Save yourself. The next people to speak those words were the chief priests and the scribes. They were the ones who had condemned Jesus, for they considered him dangerous. All of us, though, are specialists in crucifying others to save ourselves. Yet Jesus allowed himself to be crucified, in order to teach us not to shift evil to others. The chief priests accused him precisely because of what he had done for others: “He saved others and cannot save himself!” (v. 31). They knew Jesus; they remembered the healings and liberating miracles he performed, but they drew a malicious conclusion. For them, saving others, coming to their aid, is useless; Jesus, who gave himself unreservedly for others was himself lost! The mocking tone of the accusation is garbed in religious language, twice using the verb to save. But the “gospel” of save yourself is not the Gospel of salvation. It is the falsest of the apocryphal gospels, making others carry the cross. Whereas the true Gospel bids us take up the cross of others.

Save yourself. Finally, those who were crucified alongside Jesus also joined in taunting him. How easy it is to criticize, to speak against others, to point to the evil in others but not in ourselves, even to blaming the weak and the outcast! But why were they upset with Jesus? Because he did not take them down from the cross. They said to him: “Save yourself and us!” (Lk 23: 39). They looked to Jesus only to resolve their problems.
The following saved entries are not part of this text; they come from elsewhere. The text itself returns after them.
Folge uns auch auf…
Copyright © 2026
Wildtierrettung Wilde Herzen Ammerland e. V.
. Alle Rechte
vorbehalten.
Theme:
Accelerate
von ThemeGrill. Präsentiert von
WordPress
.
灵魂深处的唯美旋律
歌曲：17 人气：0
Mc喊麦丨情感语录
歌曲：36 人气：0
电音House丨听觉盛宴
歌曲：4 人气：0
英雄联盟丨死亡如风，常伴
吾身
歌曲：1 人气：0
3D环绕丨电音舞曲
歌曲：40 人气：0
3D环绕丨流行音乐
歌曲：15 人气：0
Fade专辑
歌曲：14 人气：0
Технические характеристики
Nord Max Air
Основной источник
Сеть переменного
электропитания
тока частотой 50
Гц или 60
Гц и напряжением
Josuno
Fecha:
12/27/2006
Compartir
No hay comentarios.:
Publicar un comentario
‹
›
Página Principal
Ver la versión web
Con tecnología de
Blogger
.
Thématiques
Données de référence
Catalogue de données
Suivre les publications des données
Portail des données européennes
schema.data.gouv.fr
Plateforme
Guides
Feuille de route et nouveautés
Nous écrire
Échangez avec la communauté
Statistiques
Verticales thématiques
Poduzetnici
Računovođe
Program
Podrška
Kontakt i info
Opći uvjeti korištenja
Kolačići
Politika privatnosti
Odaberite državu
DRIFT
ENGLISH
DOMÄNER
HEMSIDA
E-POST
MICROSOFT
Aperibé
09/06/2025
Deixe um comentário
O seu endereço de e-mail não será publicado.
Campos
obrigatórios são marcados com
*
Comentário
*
Yet God does not come only to free us from our ever-present daily problems, but rather to liberate us from the real problem, which is the lack of love. This is the primary cause of our personal, social, international, and environmental ills. Thinking only of ourselves: this is the father of all evils. Yet one of the thieves then looks at Jesus and sees in him a humble love. He entered heaven by doing one thing alone: turning his concern from himself to Jesus, from himself to the person next to him (cf. v. 42).

Dear brothers and sisters, Calvary was the site of a great “duel” between God, who came to save us, and man, who wants to save only himself; between faith in God and worship of self; between man who accuses and God who excuses. In the end, God’s victory was revealed; his mercy came down upon the earth. From the cross, forgiveness poured forth and fraternal love was reborn: “the Cross makes us brothers and sisters” (BENEDICT XVI, Address at the Way of the Cross at the Colosseum, 21 March 2008). Jesus’ arms, outstretched on the cross, mark the turning point, for God points a finger at no one, but instead embraces all. For love alone extinguishes hatred, love alone can ultimately triumph over injustice. Love alone makes room for others. Love alone is the path towards full communion among us.
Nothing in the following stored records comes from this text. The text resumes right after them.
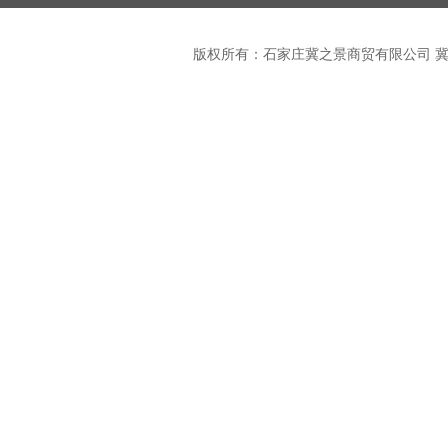
版权所有：石家庄冀之景商贸有限公司
冀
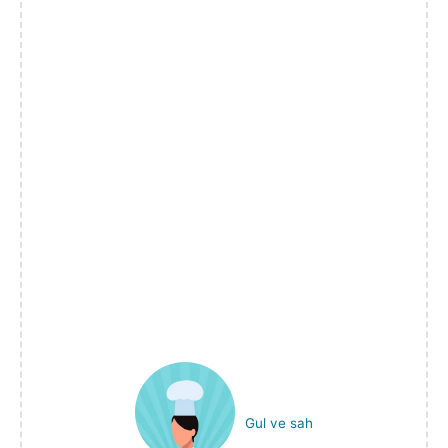
Gul ve sah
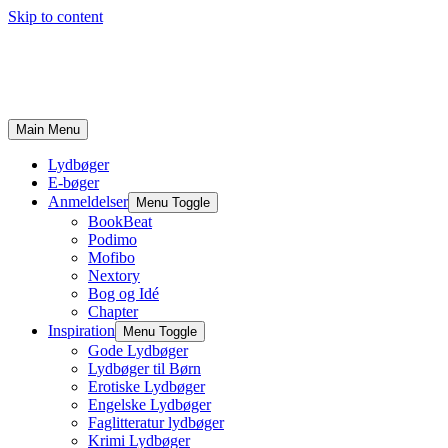
Skip to content
Main Menu
Lydbøger
E-bøger
Anmeldelser
Menu Toggle
BookBeat
Podimo
Mofibo
Nextory
Bog og Idé
Chapter
Inspiration
Menu Toggle
Gode Lydbøger
Lydbøger til Børn
Erotiske Lydbøger
Engelske Lydbøger
Faglitteratur lydbøger
Krimi Lydbøger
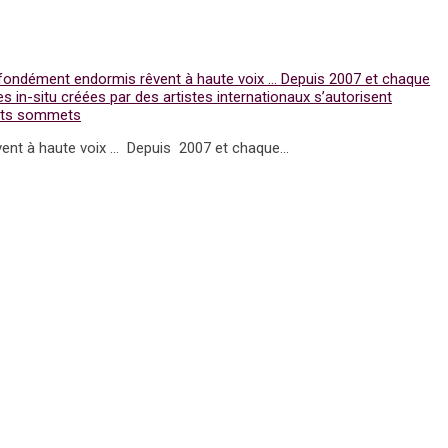
ofondément endormis rêvent à haute voix … Depuis 2007 et chaque
s in-situ créées par des artistes internationaux s’autorisent
auts sommets
ent à haute voix … Depuis 2007 et chaque...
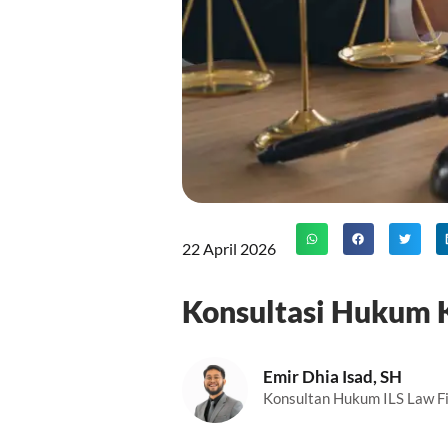
22 April 2026
Konsultasi Hukum K
Emir Dhia Isad, SH
Konsultan Hukum ILS Law F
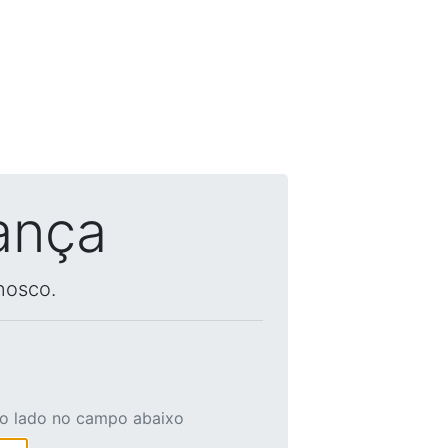
ança
nosco.
ao lado no campo abaixo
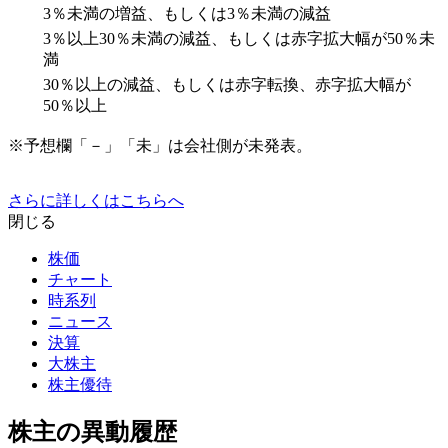
3％未満の増益、もしくは3％未満の減益
3％以上30％未満の減益、もしくは赤字拡大幅が50％未
満
30％以上の減益、もしくは赤字転換、赤字拡大幅が
50％以上
※予想欄「－」「未」は会社側が未発表。
さらに詳しくはこちらへ
閉じる
株価
チャート
時系列
ニュース
決算
大株主
株主優待
株主の異動履歴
Let us ask the crucified God to grant us the grace to be more united and more fraternal. When we are tempted to follow the way of this world, may we be reminded of Jesus’ words: “Whoever would save his life will lose it, and whoever loses his life for my sake and the Gospel’s will save it” (Mk 8:35). What is counted loss in the eyes of the world is, for us, salvation. May we learn from the Lord, who saved us by emptying himself (cf. Phil 2:7) and becoming other: from being God, he became man; from spirit, he became flesh: from a king, he became a slave. He asks us to do the same, to humble ourselves, to “become other” in order to reach out to others. The closer we become to the Lord Jesus, the more we will be open and “universal”, since we will feel responsible for others. And others will become the means of our own salvation: all others, every human person, whatever his or her history and beliefs. Beginning with the poor, who are those most like Jesus. The great Archbishop of Constantinople, Saint John Chrysostom, once wrote: “If there were no poor, the greater part of our salvation would be overthrown” (On the Second Letter to Corinthians, XVII, 2). May the Lord help us to journey together on the path of fraternity, and thus to become credible witnesses of the true God.